La Corte d'Appello mette nero su bianco che tale tesi "non può essere condivisa" in quanto "le espressioni offensive non sono assistite dal presupposto della veridicità né putativa né limitatamente al suo nucleo più essenziale, poiché Mannino, pur non avendo negato che il colloquio sia effettivamente avvenuto, non ne ha mai fornito una ricostruzione alternativa a quella contenuta nell'articolo della Amurri, limitandosi ad accusarla di 'mitomania' e di 'spionaggio' e tantomeno ha provato che il colloquio avrebbe avuto un tenore diverso, pur disponendo di un testimone diretto nella persona del collega Gargani che tuttavia non avrebbe potuto citare a causa della tardiva costituzione in giudizio".
Le espressioni usate dal politico Dc non possono neanche "costituire legittima reazione rispetto all'articolo della attrice in cui era stato narrato un fatto realmente accaduto". Diversamente "costituiscono un gratuito attacco alla persona della Amurri ed alla sua professionalità di giornalista".
Dopo aver letto le motivazioni della sentenza la stessa Amurri ha lasciato un commento su Facebook che è un invito a tutti i colleghi giornalisti, ma anche i cittadini, a "non voltarsi dall'altra parte": "Care amiche e cari amici, ricordate la mia testimonianza al Processo Trattativa Stato-mafia sulla conversazione fra gli Onorevoli Gargani e Mannino, ascoltata, casualmente, al bar Giolitti?
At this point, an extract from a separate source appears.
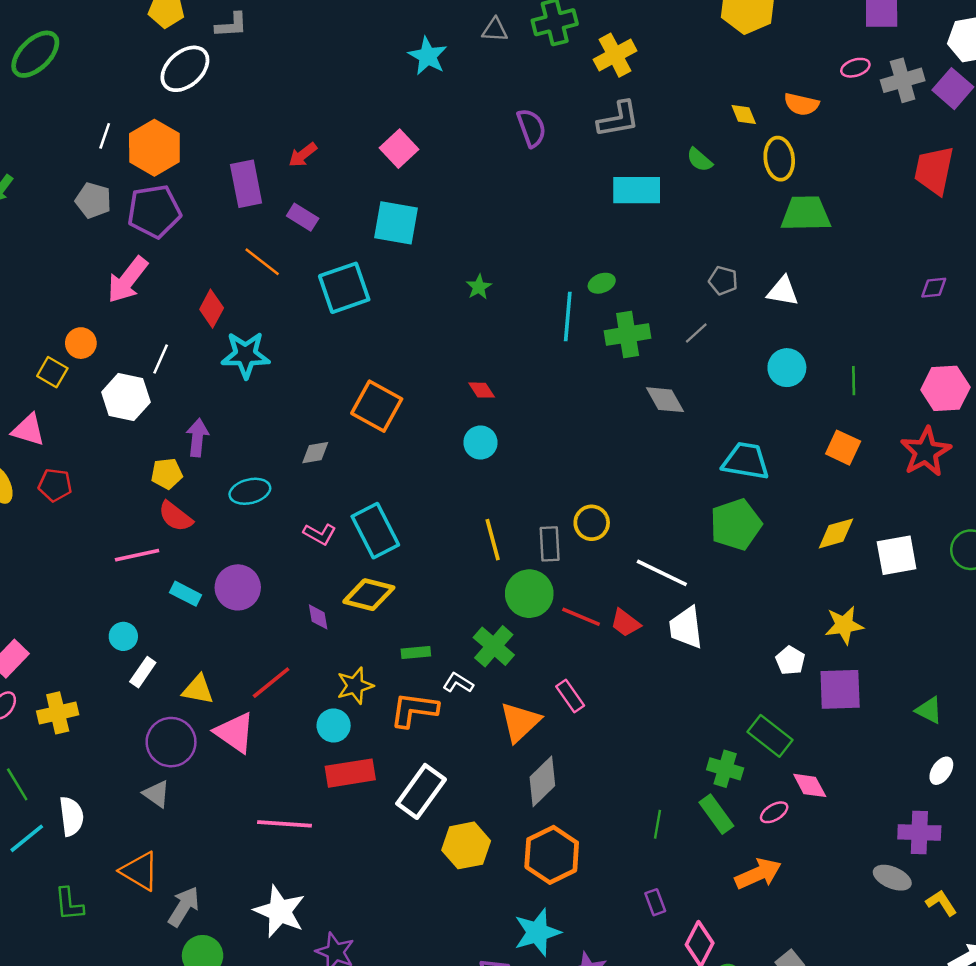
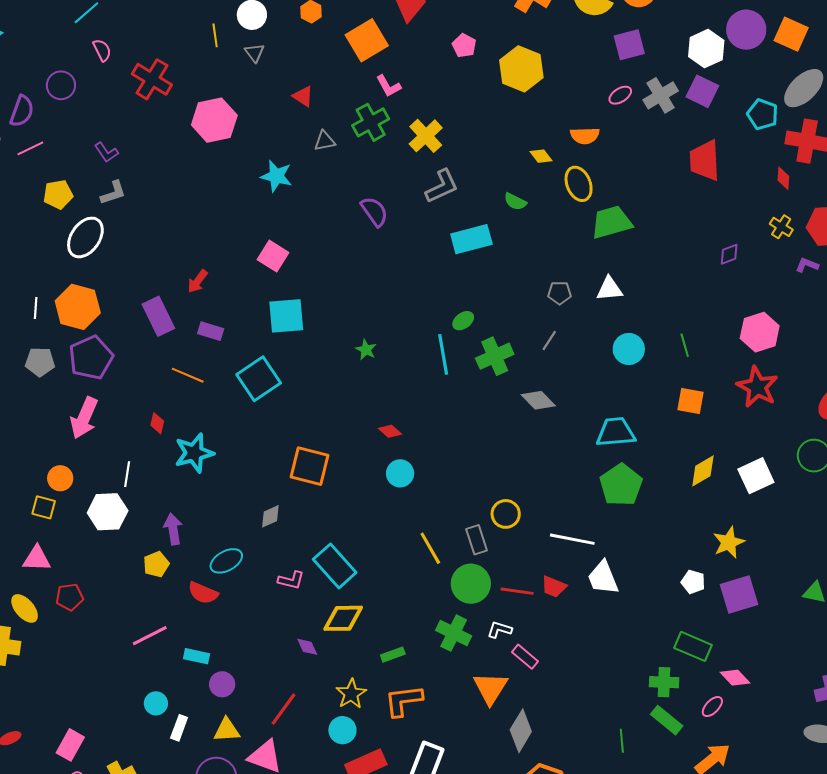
red diamond: (212, 309) -> (157, 423), size x0.7
red semicircle: (175, 516) -> (203, 593), moved
purple circle: (238, 587) -> (222, 684), moved, size x0.7
white L-shape: (458, 683) -> (500, 630), moved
Bene, Calogero Mannino è stato condannato in Appello per avermi diffamata definendomi su più giornali e programmi televisivi, una dalla fantasia eccitata, una spia della Stasi e del KGB ecc... A conti fatti, vi dico: fate sempre il vostro dovere civico, non dimenticate che in questo Paese uomini e donne si sono fatti ammazzare per la verità. Con umiltà e orgoglio penso di aver contribuito, con la mia testimonianza, a ricostruire un piccolissimo tassello di verità sulle ragioni che hanno portato ad eliminare Giovanni Falcone, Paolo Borsellino e gli agenti delle loro scorte e, questo, oggi, mi ricompensa di tante amarezze subite, anche da chi avrebbe dovuto essere al mio fianco".